• _ABOUT THIS TASK_
What lines of the data include the string "close"? Copy them all.

Document layout analysis data
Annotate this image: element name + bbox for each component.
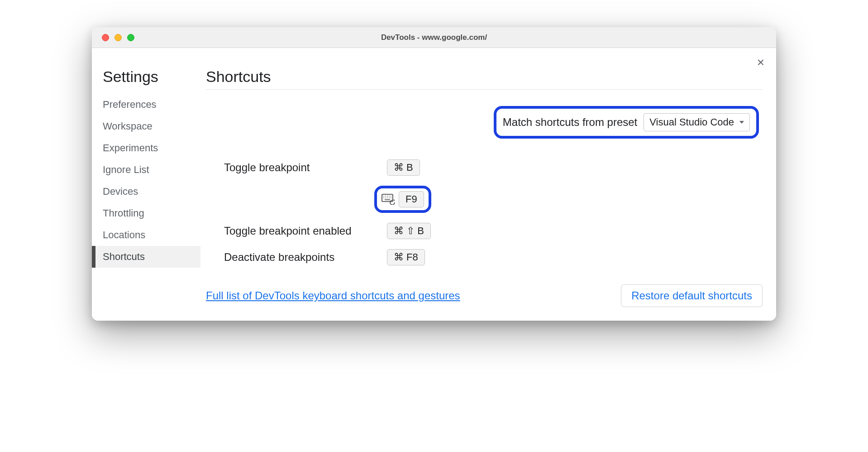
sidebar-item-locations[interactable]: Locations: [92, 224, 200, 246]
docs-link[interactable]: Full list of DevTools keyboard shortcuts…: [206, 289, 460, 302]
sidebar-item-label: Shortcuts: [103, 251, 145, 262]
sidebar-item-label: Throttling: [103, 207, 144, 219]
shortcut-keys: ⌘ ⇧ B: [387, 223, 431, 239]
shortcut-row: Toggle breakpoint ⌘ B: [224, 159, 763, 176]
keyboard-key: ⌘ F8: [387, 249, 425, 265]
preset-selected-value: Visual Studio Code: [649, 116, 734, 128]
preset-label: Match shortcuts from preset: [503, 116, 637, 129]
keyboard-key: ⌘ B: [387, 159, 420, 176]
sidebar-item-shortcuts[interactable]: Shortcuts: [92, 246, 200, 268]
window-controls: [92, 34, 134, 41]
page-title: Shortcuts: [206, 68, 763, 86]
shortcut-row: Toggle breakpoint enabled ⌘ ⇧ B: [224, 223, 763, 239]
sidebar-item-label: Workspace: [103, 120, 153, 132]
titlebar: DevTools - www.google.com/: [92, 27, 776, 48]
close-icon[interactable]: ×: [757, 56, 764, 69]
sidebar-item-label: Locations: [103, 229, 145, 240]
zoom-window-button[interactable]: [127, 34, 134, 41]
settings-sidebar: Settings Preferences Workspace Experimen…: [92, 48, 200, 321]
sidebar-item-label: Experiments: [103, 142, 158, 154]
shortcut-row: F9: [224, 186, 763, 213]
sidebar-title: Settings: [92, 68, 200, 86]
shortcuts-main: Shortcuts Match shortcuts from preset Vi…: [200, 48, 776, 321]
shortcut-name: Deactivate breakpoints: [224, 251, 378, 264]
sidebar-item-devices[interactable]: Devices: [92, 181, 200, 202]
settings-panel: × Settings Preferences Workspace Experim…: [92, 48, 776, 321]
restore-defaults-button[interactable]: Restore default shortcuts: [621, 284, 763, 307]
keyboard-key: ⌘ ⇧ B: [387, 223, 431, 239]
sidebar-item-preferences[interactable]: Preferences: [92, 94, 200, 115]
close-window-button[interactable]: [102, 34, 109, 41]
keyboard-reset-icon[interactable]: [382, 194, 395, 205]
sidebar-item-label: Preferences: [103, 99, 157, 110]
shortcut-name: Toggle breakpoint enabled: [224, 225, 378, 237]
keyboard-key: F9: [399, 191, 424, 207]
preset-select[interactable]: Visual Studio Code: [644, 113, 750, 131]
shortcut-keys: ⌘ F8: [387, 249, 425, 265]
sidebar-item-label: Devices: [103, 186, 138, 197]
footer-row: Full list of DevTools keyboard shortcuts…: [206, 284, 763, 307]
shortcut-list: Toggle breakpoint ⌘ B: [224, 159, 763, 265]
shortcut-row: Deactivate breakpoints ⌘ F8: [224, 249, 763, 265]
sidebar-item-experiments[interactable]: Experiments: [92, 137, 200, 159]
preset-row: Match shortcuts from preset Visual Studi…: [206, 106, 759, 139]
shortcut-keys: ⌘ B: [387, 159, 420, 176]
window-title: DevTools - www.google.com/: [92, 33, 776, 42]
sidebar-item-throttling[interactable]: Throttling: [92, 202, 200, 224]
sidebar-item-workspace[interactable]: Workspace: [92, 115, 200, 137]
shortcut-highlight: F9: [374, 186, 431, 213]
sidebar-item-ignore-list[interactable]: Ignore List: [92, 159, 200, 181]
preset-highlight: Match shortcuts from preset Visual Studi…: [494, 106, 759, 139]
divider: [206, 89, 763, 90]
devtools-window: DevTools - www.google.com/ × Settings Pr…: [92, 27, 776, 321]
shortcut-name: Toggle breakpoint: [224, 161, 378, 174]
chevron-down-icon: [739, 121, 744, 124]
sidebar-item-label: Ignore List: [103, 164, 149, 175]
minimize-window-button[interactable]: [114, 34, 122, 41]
==
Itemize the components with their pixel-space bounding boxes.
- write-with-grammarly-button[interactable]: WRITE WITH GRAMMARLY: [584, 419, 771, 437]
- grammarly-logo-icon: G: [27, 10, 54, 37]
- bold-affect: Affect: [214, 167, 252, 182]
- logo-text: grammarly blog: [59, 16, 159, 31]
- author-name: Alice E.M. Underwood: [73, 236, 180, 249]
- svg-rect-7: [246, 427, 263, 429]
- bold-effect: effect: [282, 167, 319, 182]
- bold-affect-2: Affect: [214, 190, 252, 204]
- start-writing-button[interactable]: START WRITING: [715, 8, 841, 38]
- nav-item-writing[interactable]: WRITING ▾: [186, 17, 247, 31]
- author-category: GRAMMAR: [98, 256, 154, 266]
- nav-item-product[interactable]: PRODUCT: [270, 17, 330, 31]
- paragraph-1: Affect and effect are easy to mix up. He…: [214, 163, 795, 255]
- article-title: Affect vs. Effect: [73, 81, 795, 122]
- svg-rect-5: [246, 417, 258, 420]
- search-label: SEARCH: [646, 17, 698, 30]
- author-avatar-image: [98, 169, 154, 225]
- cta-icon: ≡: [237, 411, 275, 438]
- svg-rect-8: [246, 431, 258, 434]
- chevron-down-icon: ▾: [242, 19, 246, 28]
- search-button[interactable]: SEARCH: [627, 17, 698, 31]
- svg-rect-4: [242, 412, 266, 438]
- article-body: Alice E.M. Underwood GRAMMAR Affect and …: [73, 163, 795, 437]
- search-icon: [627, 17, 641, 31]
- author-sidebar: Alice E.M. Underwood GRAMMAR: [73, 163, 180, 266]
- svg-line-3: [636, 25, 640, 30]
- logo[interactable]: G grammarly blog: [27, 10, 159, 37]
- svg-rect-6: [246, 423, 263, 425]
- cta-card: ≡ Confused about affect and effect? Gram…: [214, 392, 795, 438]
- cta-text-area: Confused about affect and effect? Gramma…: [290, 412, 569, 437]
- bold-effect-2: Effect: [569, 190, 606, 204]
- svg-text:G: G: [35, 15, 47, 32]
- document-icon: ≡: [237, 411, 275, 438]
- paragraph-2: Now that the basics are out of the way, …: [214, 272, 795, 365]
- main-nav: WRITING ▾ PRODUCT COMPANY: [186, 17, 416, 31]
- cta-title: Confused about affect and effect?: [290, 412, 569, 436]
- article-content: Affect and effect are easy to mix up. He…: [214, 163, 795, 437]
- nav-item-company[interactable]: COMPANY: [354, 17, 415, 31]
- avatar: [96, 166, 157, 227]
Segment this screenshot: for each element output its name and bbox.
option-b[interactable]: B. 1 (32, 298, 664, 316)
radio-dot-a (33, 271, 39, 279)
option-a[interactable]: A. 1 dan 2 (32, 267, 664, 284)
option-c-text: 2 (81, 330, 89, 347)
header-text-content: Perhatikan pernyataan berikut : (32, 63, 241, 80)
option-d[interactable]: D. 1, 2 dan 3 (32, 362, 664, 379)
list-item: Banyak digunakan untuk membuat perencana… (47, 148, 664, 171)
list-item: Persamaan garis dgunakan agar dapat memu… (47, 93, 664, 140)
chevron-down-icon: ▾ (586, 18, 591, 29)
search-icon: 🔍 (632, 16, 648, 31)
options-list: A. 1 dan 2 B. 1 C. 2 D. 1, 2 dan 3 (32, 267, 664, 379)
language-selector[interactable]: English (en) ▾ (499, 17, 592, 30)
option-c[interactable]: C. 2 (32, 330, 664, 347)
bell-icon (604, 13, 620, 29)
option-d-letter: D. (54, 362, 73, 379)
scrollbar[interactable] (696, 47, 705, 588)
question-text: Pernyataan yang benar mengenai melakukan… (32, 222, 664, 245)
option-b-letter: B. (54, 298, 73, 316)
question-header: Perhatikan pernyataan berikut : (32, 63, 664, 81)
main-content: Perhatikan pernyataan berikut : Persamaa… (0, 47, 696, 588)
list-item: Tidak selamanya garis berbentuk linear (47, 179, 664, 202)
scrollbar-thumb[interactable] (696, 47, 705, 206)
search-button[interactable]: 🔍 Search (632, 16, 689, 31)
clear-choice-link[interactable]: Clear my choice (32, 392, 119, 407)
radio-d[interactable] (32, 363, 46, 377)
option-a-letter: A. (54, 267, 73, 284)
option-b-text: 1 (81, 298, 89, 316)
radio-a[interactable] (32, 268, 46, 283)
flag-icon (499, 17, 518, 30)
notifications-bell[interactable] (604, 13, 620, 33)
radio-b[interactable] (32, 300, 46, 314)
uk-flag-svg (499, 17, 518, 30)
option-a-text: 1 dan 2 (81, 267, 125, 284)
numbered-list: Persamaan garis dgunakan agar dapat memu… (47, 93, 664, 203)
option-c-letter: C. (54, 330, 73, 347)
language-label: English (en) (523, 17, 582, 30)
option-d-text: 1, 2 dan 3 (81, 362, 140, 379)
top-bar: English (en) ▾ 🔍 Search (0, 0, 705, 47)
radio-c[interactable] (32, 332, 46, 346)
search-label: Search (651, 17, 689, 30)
==
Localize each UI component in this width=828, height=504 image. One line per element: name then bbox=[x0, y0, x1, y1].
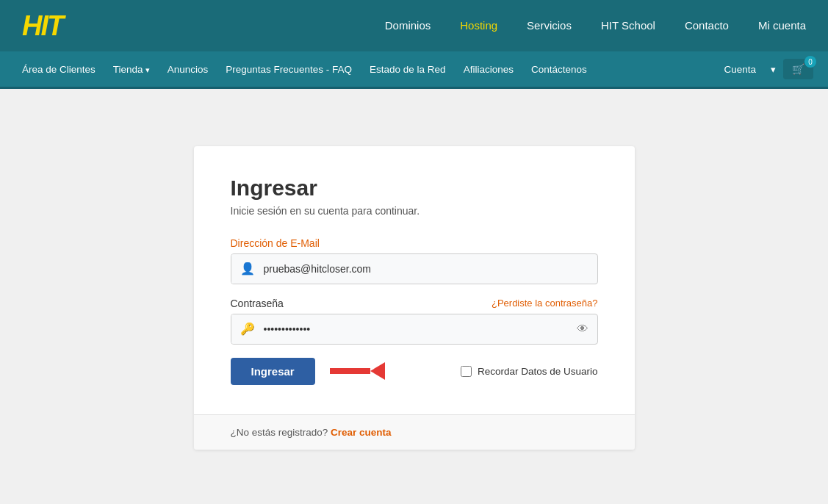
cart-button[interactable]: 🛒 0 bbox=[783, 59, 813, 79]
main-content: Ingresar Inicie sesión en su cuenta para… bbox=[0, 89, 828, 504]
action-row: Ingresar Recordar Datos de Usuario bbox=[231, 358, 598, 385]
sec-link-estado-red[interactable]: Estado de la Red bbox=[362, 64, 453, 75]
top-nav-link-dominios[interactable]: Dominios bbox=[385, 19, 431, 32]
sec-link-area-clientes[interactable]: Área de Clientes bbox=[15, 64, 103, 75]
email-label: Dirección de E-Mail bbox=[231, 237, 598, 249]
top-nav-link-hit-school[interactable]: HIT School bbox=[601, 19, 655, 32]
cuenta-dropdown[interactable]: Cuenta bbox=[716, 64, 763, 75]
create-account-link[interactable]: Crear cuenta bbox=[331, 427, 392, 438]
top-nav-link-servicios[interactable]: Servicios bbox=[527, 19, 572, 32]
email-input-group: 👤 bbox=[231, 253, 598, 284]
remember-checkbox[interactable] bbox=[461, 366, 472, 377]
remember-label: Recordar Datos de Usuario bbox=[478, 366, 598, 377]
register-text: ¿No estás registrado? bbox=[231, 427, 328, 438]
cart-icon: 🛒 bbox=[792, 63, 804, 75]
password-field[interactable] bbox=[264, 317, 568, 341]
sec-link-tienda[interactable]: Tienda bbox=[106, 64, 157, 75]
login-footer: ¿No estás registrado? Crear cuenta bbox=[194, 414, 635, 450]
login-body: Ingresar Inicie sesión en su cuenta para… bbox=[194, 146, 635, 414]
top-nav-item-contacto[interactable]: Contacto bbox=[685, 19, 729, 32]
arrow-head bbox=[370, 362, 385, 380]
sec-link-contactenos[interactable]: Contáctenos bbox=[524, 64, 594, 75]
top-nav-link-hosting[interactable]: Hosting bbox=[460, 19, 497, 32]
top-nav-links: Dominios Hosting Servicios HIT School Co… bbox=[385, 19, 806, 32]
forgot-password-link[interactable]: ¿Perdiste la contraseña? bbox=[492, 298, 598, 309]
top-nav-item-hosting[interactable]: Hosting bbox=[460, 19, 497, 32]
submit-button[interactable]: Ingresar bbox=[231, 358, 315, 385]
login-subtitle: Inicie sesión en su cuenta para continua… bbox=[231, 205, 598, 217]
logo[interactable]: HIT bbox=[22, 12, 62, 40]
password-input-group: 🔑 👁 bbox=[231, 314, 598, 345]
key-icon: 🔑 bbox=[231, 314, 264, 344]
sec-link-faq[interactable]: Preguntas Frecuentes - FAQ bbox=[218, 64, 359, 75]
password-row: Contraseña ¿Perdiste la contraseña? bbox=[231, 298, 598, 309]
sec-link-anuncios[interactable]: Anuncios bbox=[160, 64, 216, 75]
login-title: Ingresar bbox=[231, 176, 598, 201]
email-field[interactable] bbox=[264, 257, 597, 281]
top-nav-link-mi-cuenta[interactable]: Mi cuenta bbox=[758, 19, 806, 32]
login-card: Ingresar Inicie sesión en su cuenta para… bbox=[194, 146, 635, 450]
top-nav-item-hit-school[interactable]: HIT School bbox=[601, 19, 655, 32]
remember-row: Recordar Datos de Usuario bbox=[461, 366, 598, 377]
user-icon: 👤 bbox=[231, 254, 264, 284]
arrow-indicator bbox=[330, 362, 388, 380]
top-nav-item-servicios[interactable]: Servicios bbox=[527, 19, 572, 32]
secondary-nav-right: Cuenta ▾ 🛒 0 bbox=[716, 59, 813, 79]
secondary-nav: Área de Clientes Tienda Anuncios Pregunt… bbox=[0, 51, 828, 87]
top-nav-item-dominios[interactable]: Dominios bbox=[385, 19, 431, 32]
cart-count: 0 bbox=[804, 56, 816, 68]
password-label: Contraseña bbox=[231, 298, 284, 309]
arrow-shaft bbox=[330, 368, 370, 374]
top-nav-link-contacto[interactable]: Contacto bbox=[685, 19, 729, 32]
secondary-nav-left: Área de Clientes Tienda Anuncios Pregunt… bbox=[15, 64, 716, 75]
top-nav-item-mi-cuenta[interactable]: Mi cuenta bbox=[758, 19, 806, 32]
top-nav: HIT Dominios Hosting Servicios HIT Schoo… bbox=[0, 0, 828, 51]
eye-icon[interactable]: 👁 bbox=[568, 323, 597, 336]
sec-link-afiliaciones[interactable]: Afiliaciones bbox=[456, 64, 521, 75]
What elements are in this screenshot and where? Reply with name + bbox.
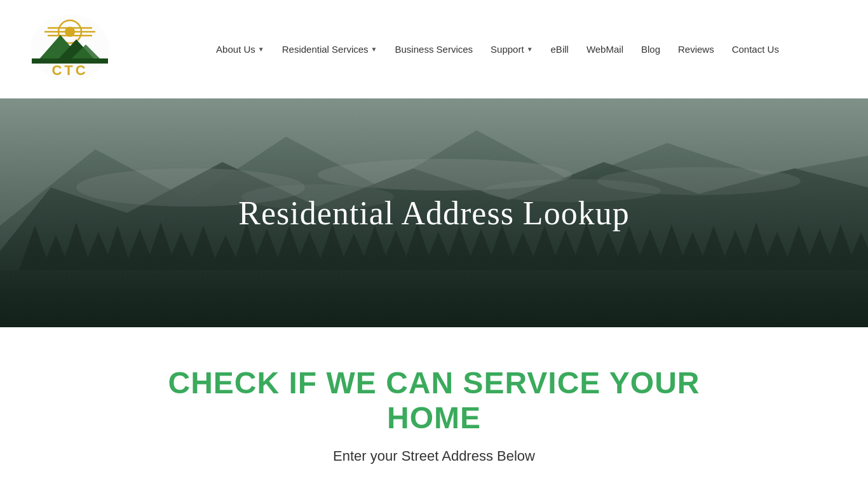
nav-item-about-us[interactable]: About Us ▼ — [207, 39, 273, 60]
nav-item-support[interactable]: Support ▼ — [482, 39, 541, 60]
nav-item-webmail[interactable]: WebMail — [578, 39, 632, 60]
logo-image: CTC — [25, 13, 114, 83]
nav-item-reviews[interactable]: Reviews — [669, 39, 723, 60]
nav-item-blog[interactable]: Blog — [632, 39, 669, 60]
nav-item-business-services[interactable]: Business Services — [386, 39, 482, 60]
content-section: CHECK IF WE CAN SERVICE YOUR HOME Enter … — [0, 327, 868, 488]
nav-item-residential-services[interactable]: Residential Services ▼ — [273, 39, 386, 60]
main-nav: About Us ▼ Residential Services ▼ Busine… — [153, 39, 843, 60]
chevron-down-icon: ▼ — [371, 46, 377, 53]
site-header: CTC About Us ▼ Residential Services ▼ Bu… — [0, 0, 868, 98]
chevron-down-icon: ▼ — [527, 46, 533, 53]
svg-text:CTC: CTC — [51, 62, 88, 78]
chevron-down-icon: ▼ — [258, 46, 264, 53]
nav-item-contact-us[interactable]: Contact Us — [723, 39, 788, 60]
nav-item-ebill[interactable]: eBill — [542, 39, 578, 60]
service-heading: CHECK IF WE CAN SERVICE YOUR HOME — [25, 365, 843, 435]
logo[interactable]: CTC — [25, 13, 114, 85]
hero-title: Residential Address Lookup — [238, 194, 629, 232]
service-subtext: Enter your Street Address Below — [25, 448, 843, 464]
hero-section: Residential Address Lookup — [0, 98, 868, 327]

• _OUTPUT FOR THIS TASK_
close-icon[interactable]: ×: [757, 56, 764, 69]
close-window-button[interactable]: [102, 34, 109, 41]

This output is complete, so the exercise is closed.